WORK INSTRUCTION: Although the entries contain pictures, your copy should hold only their exact text.

TASK INPUT:
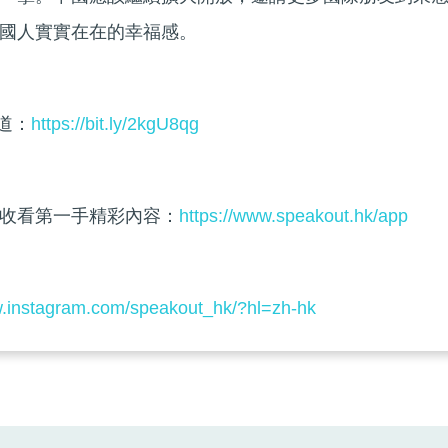
國人實實在在的幸福感。
頻道：
https://bit.ly/2kgU8qg
收看第一手精彩內容：
https://www.speakout.hk/app
w.instagram.com/speakout_hk/?hl=zh-hk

EXERCISE ANSWER:
國人實實在在的幸福感。
頻道：
https://bit.ly/2kgU8qg
收看第一手精彩內容：
https://www.speakout.hk/app
w.instagram.com/speakout_hk/?hl=zh-hk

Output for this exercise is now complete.